When I first read through it, I didn't have too much to respond with. It didn't strike me as a typical "Advent" selection per say, but I'm also no pastor. I got the whole part about "a voice calling" and "preparing the way for the Lord" (vs.3). That part made sense with Christmas approaching. But the rest . . .
Then a few days later I read it in a different light. With a future baby with an odd heartbeat and many little pregnancy complications already—this time when I read through it, I heard a similar voice as Job must have when God finally talked to him. And maybe it was that same voice the Israelites needed to hear, too. I heard verses 6-28 from a God who is powerful over all creation; Who can measure the waters in the hollow of his hand (v.12); Who stretches out the heavens like a canopy (v. 22); Who doesn't need someone to teach him knowledge or truth because that is who He is (v. 14); Who cannot be compared to anything that we, as humans, can understand (v. 18). He's the same God of Job, the same God of the scattered Israelites, and the same God of me. He's the same powerful God who cares about the big things in life, as well as the little things. The same almighty God who has a plan that I (or Job or the Israelites) might not understand, but a God who remains faithful and trustworthy.
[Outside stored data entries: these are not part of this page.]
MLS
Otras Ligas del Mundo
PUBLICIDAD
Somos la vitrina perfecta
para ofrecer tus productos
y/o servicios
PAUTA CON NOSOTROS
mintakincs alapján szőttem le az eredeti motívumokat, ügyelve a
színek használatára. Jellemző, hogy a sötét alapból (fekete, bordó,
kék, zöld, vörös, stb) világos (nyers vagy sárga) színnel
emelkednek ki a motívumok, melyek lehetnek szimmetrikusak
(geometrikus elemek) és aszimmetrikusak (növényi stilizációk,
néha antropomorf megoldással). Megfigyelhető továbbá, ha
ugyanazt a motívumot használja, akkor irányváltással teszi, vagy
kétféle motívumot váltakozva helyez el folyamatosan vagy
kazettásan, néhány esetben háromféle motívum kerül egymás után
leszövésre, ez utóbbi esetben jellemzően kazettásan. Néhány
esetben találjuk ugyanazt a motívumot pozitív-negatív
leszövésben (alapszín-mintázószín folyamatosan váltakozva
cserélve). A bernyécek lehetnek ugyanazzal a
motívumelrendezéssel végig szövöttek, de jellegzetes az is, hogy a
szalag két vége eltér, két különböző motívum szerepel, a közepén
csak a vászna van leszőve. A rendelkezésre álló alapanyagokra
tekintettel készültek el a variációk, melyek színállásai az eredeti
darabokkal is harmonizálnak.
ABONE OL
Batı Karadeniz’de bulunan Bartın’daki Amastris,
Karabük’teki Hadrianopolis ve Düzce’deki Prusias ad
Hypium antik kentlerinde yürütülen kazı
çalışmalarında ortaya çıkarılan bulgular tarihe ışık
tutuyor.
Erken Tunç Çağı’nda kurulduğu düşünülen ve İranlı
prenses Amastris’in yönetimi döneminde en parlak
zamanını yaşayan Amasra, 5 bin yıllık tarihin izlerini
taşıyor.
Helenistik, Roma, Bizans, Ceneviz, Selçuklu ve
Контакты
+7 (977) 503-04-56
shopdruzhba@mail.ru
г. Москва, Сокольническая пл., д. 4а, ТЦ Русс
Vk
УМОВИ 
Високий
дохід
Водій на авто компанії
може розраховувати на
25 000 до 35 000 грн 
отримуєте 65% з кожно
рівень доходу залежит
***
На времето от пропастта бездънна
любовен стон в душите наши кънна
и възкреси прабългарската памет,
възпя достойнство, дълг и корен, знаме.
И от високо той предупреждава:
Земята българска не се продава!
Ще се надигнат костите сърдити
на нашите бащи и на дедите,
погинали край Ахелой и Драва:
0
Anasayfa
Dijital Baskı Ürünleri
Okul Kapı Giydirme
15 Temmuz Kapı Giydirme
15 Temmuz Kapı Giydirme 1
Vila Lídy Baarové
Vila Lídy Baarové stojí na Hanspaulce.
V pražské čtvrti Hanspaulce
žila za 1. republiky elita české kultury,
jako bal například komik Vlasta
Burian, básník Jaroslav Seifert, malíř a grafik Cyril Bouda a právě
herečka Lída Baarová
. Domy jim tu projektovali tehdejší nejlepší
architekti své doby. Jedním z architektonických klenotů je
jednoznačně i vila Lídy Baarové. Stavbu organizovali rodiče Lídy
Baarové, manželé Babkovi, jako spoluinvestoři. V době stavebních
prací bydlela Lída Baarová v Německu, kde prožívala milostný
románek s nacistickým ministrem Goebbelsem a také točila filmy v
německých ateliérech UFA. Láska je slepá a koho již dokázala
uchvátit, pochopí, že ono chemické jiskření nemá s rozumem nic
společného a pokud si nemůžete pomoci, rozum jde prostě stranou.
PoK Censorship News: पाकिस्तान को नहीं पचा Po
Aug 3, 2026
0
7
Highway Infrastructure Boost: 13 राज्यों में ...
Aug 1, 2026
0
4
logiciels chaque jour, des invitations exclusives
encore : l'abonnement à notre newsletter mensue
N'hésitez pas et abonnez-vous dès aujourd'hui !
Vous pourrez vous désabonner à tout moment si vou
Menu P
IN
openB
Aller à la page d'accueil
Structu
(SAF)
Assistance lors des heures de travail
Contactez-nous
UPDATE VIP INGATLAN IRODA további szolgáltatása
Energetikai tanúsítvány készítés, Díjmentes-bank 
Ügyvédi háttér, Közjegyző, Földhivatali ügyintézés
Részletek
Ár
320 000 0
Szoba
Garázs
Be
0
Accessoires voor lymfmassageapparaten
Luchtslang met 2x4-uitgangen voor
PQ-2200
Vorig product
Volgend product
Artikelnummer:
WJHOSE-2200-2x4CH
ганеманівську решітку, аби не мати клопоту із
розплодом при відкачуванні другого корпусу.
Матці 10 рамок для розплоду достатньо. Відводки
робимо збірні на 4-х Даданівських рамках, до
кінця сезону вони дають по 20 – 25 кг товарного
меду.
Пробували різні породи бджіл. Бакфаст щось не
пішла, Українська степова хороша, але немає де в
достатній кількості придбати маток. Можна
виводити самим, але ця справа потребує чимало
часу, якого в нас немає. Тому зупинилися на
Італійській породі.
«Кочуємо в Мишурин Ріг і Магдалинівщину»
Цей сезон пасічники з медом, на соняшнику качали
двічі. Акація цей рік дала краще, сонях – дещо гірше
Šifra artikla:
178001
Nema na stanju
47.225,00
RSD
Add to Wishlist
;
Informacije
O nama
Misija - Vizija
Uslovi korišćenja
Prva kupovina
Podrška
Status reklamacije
The words of verse 21 and 28 stood out to me, too. "Do you not know? Have you not heard?" It was almost as if Isaiah was saying, "Then why aren't you listening? Really listening? Why aren't you believing? Really believing?"
Maybe the first bit about preparing for the Saviour makes a little more sense now. For the Israelites, it wasn't about getting ready for a celebration, but about getting ready for their salvation—getting ready for the glory of the Lord to be revealed and all mankind together seeing it (v. 5). Maybe today we are called to expect it, to see it, to trust it, to believe it. Maybe today we need that renewed strength to do just that—to expect Him, to see Him, to trust Him, and to believe in Him.